Seth Onyango, bird story agency 

Safaricom PLC, Kenya’s largest telco, has fully acquired M-PESA Holdings Co. Limited, consolidating control of its mobile money service and cash cow, M-PESA. 

Its buyback of M-PESA from Vodafone's subsidiary Vodacom highlights its growth as a mature, independent African entity in the global telecommunications arena. 

In April 2020, Safaricom and South Africa's Vodacom completed the acquisition of the ubiquitous mobile money platform from Britain's Vodafone.

Experts argue the new buyout, which was finalised on October 15, 2023, could mark a turning point in the company's push for profitability beyond its East African home turf.

Safaricom will now have sway over the major aspects of its mobile money service which was pioneered in Kenya but whose intellectual property it previously held with Vodacom.

It thus gives it full ownership of the intellectual property rights and patents of the mobile money platform which would be critical as it seeks a more continental expansion.

Safaricom is also expected to save millions of dollars in royalties paid to Vodacom thus preventing further blood-letting on its balance sheets after it encountered financial headwinds in its Ethiopian expansion.

Investor analyst Aly-Khan Satchu posits that the real catch for Safaricom is if it can easily access M-PESA deposits.

“The main issue here is whether Safaricom can more directly access the customer deposits that sit in M-PESA Holding. Since Safaricom embarked on its Ethiopian adventure, its cash flow has been crimped. Easier access and less intermediation would be a meaningful win”.

By acquiring M-PESA Holdings, Safaricom may be able to access the customer deposits that sit in M-PESA Holding and use them as a source of funding for its Ethiopian expansion. 

This would reduce Safaricom’s reliance on external financing and lower its borrowing costs. It would also give Safaricom more liquidity and flexibility to manage its cash flow.

Safaricom has been facing cash flow challenges since it embarked on its Ethiopian adventure in 2021. 

Safaricom’s net income for the 12 months through March was 62.3 billion shillings ($455.6 million), 10.6% lower than the previous year, due to the costs of rolling out operations in Ethiopia. That was its biggest drop in since 2011, according to data compiled by Bloomberg. 

But despite its full M-PESA ownership, however, accessing the customer deposits may not be as easy as it sounds. 

Safaricom would still have to contend with the regulatory framework that governs the trust account and ensure that the customer funds are not compromised or misappropriated as stated in the National Payment System Regulations of 2014.

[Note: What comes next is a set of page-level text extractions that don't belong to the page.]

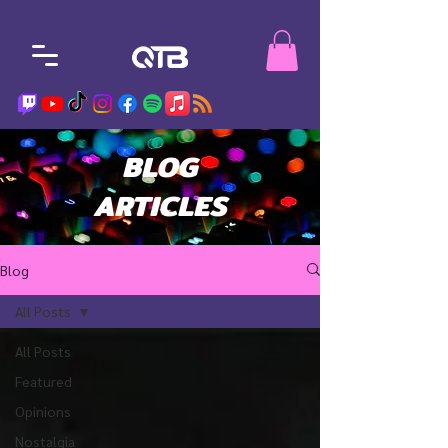
BLOG
ARTICLES
Blog
All Posts
All Posts
Featured
Opinions
Nostalgia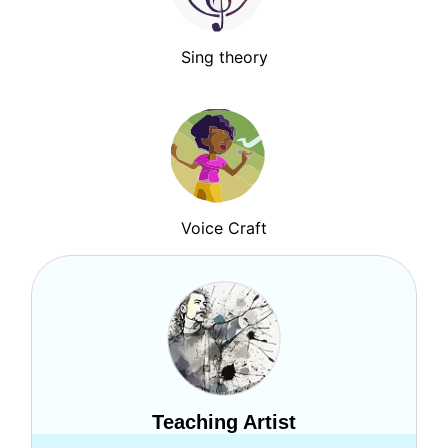
Sing theory
Voice Craft
Teaching Artist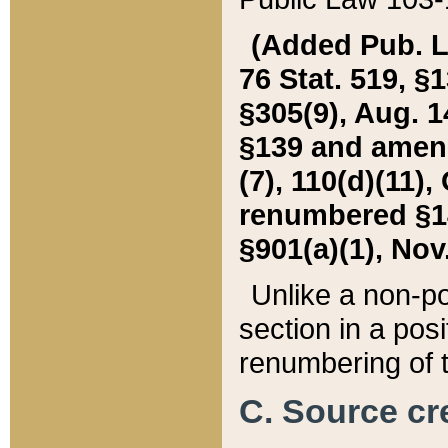
(Added Pub. L. 
76 Stat. 519, §1
§305(9), Aug. 1
§139 and amende
(7), 110(d)(11),
renumbered §140
§901(a)(1), Nov.
Unlike a non-po
section in a posit
renumbering of t
C. Source cre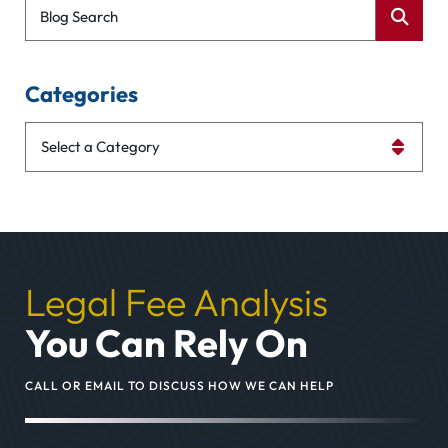
Blog Search
Categories
Categories
Legal Fee Analysis
You Can Rely On
CALL OR EMAIL TO DISCUSS HOW WE CAN HELP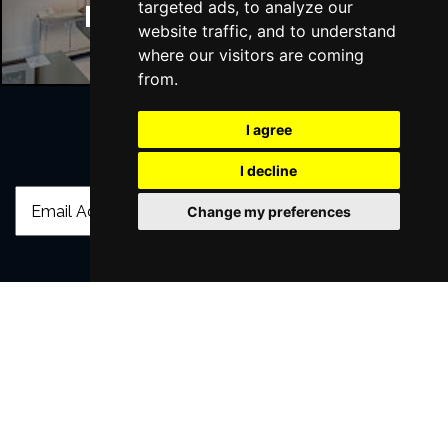
targeted ads, to analyze our
Manchester Hotels
website traffic, and to understand
where our visitors are coming
from.
I agree
Join Our Free Mailing List
I decline
Change my preferences
SUBMIT
Browse This Site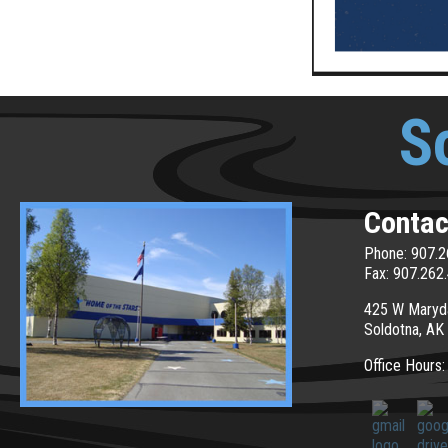
S
Contac
Phone: 907.2
Fax: 907.262
425 W Maryd
Soldotna, AK
Office Hours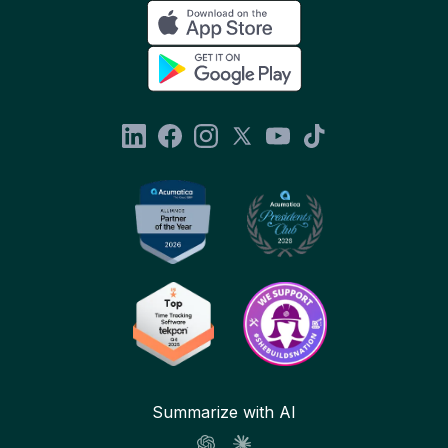
Summarize with AI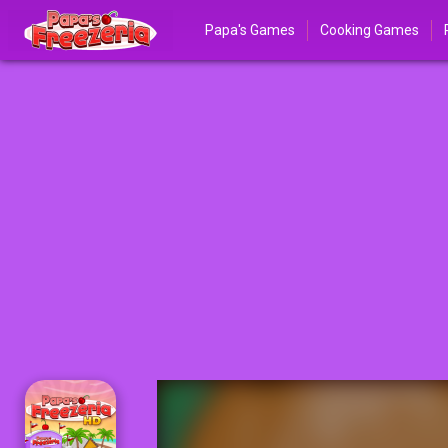
Papa's Games
Cooking Games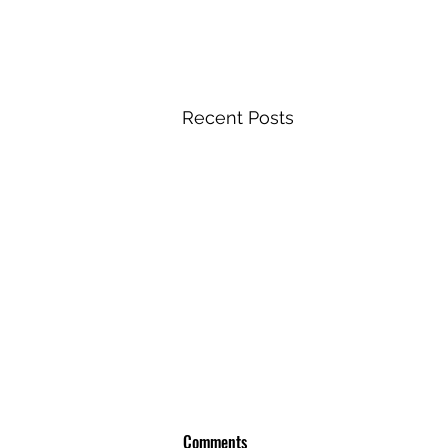
Recent Posts
Comments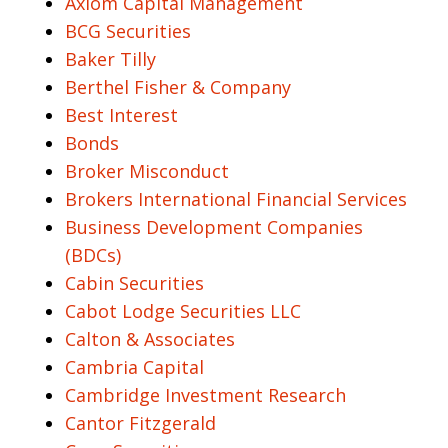
Axiom Capital Management
BCG Securities
Baker Tilly
Berthel Fisher & Company
Best Interest
Bonds
Broker Misconduct
Brokers International Financial Services
Business Development Companies
(BDCs)
Cabin Securities
Cabot Lodge Securities LLC
Calton & Associates
Cambria Capital
Cambridge Investment Research
Cantor Fitzgerald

Safaricom would also have to maintain the trust and confidence of its customers who use M-PESA as their primary financial service provider.

Currently, M-PESA is the most successful and widely used mobile money service in Africa, with over 50 million active customers across several countries. 

It allows users to send and receive money, pay bills, shop online, and access other financial services using their mobile phones. M-PESA has been praised for its role in promoting financial inclusion, especially for the unbanked and underbanked segments of the population.

Safaricom used to share the ownership and management of M-PESA with Vodacom International Holdings BV, a subsidiary of Vodafone Group PLC. 

However, Safaricom decided to buy out Vodacom’s stake in M-PESA Holdings for an undisclosed amount, making Safaricom the sole owner of M-PESA. 

According to Safaricom, this acquisition will enable it to have more control and flexibility over the strategic direction and innovation of M-PESA.

The IMF estimates show Africa has more digital financial services users than any other region in the world, accounting for nearly half of the 700 million individual users globally.

In 2011 the level of financial inclusion in Africa was just over 23% and jumped to almost 43% in 2017, buoyed by the growth of digital financial services. The figure is expected to be much higher today.

According to the AfDB, financial inclusion has grown dramatically in recent years, as seen in the number of countries that committed to the Maya Declaration and the G-20 Financial Inclusion Action Plan, as well as strategies and targets set by individual governments.